Background information
- Born: Kim Hye-ja February 28, 1938 (age 88) Seoul, Korea
- Genres: Pop
- Occupation: Singer
- Years active: 1959–2013

Korean name
- Hangul: 김혜자
- Hanja: 金惠子
- RR: Gim Hyeja
- MR: Kim Hyeja

= Patti Kim (singer) =

South Korean singer

Kim Hye-ja (born February 28, 1938), better known by her stage name Patti Kim (패티 김), is a South Korean singer. She debuted in 1959 and "ruled the country's entertainment scene" in 1960s and 1970s. She was the first South Korean singer to perform in Japan (following the end of the Japanese occupation of Korea). She also performed in Las Vegas on The Johnny Carson Show. Kim retired in 2013.

== Career ==
In 1959, one year after Kim graduated from Seoul Jungang Girls' High School, she debuted as a singer at a stage of the Eighth United States Army. In 1963, as a recommendation by composer, Park Chun-seok, Kim sang Pledge of Love (Sarangui maengse), an adapted song of Till and gained a popularity. In the same year, she got a chance to sing at a stage in Las Vegas, United States. With the collaboration with Gil Ok-yun, a renowned composer and her first husband, Kim announced a lot of hit songs, and albums including "Sawori gamyeon" (literally, Once the April is gone), "Sarangui changa" (Song in praise of Love), "Saranghaneun Maria" (Dear Maria), "Motiteo" (Don't forget you). During the marriage until 1972, they produced about 70 albums, and 500 to 600 songs.
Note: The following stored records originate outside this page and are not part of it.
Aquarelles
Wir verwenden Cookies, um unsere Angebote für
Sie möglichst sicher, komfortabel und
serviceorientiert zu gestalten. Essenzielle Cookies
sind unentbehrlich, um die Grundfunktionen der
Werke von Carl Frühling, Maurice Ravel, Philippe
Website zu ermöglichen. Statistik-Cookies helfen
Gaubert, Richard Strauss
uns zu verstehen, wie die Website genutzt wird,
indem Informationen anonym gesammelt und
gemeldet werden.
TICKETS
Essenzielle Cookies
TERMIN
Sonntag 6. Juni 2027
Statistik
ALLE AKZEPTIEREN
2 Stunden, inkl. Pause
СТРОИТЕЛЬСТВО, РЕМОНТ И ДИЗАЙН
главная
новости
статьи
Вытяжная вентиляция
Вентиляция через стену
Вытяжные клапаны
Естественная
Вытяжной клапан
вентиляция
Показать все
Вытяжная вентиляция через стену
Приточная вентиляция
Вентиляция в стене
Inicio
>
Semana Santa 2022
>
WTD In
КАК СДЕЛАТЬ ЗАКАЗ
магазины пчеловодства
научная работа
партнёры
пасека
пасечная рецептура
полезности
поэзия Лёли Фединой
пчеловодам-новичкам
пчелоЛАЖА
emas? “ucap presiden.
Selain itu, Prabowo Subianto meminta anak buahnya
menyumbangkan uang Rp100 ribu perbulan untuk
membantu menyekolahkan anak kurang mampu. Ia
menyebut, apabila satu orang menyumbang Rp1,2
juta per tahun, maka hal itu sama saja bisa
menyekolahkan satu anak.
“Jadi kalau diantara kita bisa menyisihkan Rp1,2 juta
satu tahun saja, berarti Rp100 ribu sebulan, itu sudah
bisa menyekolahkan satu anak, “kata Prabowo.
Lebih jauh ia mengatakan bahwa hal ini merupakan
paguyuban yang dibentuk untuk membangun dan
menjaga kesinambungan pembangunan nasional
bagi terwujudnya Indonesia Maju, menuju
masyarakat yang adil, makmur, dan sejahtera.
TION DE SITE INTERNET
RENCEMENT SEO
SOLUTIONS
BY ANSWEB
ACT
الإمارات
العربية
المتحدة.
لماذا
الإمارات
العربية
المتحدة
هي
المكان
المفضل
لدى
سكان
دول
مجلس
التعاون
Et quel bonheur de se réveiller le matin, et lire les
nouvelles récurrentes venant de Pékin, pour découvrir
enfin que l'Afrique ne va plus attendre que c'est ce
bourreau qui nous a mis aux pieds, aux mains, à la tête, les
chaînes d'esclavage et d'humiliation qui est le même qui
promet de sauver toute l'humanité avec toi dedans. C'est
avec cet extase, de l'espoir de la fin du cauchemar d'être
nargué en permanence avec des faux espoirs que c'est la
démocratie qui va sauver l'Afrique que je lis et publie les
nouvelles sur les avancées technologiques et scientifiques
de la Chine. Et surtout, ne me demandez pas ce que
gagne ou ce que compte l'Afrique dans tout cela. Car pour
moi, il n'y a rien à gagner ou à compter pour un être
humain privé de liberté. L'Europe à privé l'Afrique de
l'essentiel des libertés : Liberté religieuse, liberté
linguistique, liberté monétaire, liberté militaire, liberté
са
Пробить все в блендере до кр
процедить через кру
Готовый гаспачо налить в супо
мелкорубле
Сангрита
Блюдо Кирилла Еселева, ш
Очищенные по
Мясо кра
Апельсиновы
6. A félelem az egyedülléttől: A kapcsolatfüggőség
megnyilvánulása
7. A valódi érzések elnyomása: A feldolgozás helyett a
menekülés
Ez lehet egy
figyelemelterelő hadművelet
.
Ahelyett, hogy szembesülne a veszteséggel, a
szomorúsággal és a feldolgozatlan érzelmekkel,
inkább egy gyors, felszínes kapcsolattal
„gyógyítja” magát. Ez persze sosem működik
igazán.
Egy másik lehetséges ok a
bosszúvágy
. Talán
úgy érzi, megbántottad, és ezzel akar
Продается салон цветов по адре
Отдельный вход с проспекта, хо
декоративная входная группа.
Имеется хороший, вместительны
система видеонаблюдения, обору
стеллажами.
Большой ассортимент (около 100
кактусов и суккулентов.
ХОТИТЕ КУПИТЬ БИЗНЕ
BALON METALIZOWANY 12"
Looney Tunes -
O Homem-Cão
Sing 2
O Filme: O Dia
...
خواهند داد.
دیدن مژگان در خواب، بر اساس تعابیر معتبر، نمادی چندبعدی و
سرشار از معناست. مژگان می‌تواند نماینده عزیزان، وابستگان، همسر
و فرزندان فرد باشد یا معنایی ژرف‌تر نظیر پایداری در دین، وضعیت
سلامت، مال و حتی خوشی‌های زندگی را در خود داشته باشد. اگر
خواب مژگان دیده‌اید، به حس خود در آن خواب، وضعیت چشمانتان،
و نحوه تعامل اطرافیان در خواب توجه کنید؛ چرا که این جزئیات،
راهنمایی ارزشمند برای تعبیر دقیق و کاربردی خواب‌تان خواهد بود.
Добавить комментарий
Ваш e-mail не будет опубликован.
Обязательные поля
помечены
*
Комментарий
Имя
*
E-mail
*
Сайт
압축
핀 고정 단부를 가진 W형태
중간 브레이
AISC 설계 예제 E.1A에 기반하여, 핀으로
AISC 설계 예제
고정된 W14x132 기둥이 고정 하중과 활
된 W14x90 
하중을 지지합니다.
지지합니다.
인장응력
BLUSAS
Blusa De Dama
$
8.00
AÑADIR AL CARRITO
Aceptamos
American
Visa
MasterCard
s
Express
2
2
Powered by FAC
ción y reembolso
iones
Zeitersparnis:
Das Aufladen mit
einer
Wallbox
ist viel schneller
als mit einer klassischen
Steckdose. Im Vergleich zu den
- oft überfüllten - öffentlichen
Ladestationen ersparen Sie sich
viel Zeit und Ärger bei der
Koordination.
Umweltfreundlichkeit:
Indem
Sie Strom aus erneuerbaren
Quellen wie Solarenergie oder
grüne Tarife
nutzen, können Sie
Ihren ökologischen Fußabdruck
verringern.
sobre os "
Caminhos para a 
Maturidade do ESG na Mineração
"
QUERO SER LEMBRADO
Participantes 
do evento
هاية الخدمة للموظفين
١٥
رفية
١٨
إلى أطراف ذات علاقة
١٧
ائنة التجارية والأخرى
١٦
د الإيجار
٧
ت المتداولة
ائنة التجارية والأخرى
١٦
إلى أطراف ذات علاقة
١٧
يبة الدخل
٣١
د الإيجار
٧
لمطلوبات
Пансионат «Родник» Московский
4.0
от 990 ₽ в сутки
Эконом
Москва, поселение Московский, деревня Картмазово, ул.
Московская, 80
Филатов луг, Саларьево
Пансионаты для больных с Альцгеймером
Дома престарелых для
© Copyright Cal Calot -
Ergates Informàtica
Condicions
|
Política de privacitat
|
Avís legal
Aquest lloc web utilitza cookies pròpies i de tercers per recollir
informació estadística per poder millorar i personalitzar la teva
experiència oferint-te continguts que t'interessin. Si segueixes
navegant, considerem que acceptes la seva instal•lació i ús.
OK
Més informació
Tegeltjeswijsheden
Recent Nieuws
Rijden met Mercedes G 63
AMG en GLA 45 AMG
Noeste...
In 1978 Patti Kim became the first Korean pop singer to perform on the Sejong Center stage, which only allowed for classical musicians at that time. In 1989, she had a performance in Carnegie Hall, New York City. In 1996, she was honored the prestigious Hwagwan Cultural Merit by the South Korean government as the third singer after Kim Jeong-gu, and Lee Mi-ja.